## What to work on
Count how many lines of the data include the string "crescimento", then say that number and stop.
-*-*-
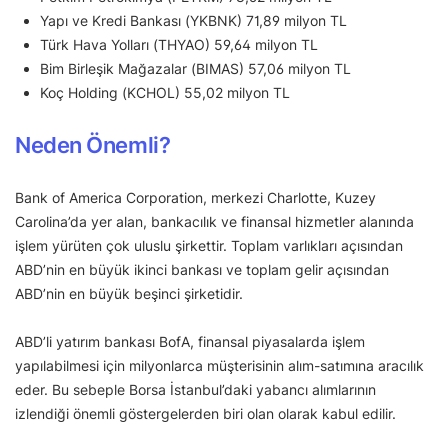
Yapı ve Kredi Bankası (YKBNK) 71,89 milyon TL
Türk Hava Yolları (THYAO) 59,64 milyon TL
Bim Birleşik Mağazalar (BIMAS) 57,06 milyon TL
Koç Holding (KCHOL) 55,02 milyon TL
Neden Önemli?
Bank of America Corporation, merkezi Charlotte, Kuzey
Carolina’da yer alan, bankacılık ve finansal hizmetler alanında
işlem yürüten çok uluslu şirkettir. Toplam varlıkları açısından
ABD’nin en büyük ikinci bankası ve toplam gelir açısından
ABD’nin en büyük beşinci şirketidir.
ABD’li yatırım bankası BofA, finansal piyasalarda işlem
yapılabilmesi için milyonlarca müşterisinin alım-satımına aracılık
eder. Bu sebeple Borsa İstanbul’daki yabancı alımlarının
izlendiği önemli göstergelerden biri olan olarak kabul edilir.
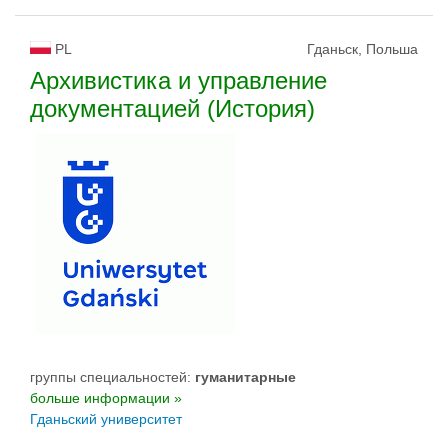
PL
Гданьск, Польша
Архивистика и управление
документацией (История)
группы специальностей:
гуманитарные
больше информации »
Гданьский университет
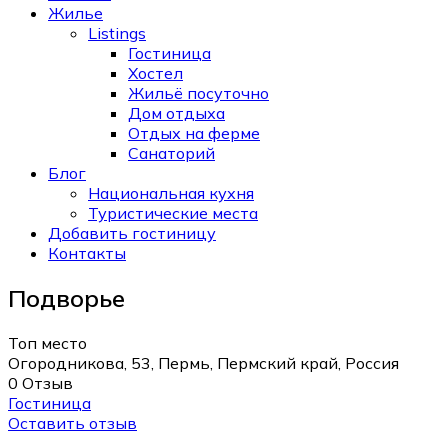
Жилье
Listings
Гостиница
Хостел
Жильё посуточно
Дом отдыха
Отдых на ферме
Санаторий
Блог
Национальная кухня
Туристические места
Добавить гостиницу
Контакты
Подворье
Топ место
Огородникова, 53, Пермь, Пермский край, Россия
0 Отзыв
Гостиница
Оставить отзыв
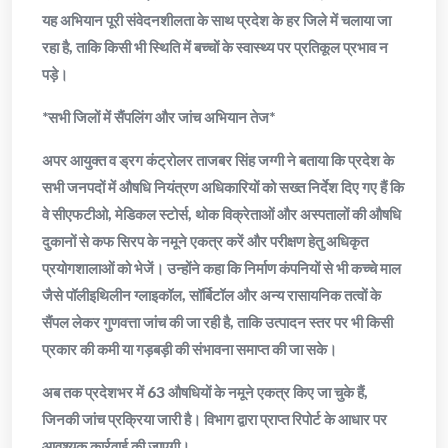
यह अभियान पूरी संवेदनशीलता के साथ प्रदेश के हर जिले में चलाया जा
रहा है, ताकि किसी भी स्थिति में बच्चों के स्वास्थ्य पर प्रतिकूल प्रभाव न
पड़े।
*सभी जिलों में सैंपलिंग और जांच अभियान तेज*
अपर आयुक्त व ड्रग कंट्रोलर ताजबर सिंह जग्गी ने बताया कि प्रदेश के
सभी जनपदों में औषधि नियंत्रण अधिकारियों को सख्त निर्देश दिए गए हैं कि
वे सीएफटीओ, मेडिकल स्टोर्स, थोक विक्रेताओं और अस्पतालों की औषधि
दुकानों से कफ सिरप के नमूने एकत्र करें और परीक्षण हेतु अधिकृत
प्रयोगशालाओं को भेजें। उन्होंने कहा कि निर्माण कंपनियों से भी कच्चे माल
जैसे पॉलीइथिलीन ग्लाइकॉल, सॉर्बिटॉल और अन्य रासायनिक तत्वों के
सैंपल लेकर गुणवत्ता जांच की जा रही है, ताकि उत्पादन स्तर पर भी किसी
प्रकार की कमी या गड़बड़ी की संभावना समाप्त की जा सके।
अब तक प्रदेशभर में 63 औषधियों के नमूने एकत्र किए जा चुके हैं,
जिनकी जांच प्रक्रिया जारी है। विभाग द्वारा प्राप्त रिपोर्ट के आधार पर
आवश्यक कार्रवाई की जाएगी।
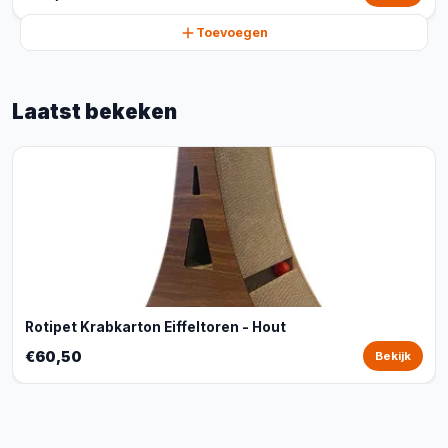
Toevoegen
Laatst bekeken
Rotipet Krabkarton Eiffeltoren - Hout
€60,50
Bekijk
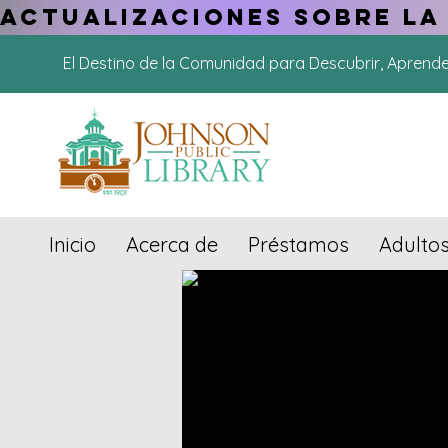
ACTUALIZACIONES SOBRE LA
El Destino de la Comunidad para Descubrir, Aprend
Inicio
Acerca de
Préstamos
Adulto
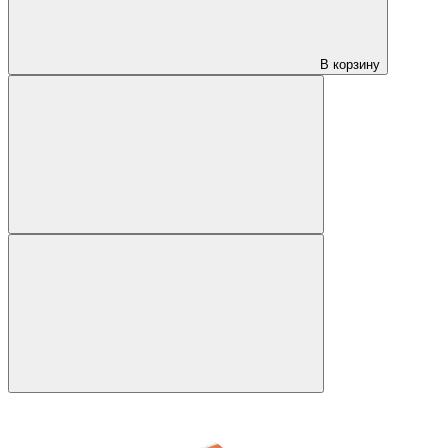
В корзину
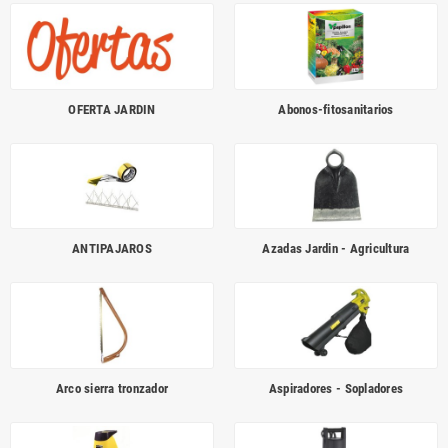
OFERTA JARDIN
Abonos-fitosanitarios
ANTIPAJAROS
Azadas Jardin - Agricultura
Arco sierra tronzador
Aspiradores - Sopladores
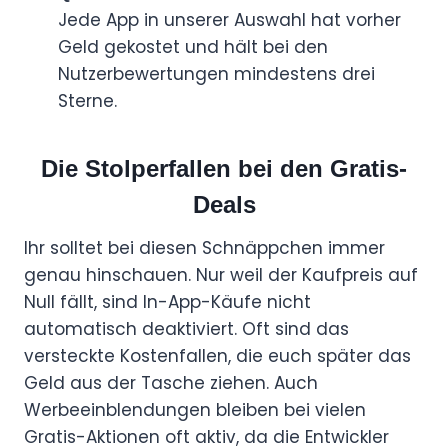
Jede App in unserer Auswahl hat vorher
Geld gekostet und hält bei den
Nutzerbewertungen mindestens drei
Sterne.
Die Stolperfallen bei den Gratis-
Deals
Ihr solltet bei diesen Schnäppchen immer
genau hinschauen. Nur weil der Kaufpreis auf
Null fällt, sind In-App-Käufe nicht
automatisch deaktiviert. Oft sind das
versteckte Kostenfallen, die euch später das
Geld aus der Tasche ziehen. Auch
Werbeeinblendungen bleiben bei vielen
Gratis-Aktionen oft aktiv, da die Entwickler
-*-*-
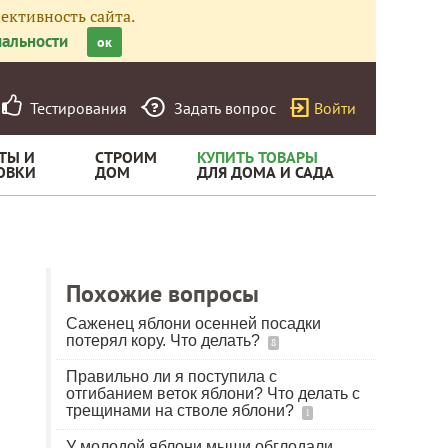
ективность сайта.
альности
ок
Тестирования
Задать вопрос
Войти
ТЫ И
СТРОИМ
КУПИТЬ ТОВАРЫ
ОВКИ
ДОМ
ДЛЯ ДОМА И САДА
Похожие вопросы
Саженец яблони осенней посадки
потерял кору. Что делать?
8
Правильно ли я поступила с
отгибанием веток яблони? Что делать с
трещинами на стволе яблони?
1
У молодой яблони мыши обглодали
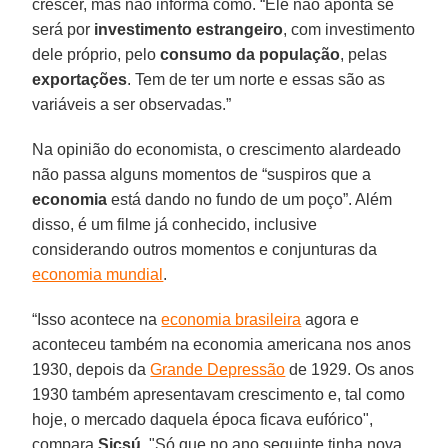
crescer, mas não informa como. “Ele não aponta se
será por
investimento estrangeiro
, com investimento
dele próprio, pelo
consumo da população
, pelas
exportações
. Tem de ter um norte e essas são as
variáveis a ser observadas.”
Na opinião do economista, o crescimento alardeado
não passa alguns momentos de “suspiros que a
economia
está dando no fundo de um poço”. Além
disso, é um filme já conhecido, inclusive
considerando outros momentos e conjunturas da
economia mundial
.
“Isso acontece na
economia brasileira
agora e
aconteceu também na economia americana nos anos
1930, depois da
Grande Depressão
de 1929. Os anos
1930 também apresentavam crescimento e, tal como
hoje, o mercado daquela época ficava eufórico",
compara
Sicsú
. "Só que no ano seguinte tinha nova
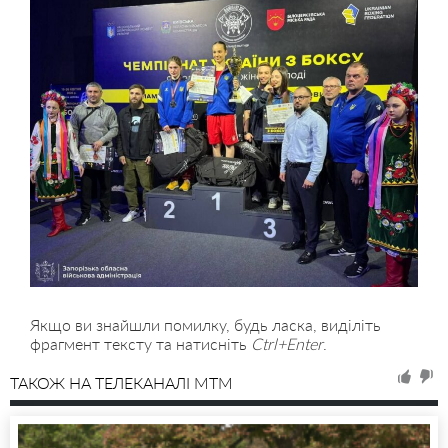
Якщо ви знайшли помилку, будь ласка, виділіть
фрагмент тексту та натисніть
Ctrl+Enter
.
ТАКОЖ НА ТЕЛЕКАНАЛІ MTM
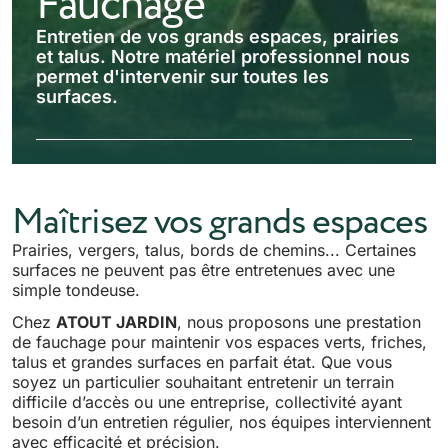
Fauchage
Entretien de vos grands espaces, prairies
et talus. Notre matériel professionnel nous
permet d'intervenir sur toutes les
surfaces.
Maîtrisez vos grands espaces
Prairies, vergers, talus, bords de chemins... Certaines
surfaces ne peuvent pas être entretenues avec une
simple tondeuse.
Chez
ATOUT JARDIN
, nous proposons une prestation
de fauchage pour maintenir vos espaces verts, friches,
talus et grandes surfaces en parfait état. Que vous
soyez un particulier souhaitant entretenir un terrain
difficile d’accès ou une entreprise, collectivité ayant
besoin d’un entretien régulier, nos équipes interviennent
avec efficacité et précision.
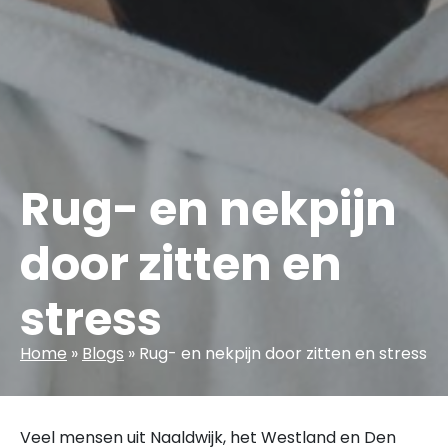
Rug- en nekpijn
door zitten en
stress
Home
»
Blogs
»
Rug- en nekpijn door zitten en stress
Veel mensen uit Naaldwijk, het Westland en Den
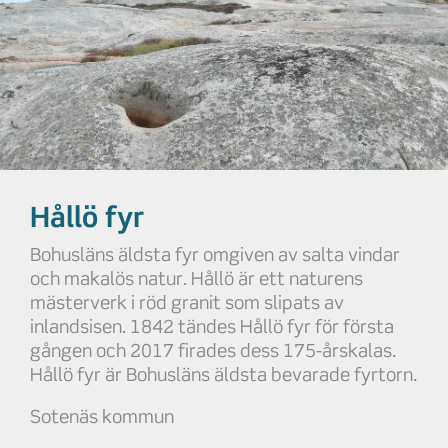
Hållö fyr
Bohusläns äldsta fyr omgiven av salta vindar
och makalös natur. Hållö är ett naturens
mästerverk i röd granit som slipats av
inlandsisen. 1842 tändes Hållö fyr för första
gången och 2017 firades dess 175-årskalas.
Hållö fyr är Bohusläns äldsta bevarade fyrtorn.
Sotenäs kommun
-*-*-
## Exercise response
2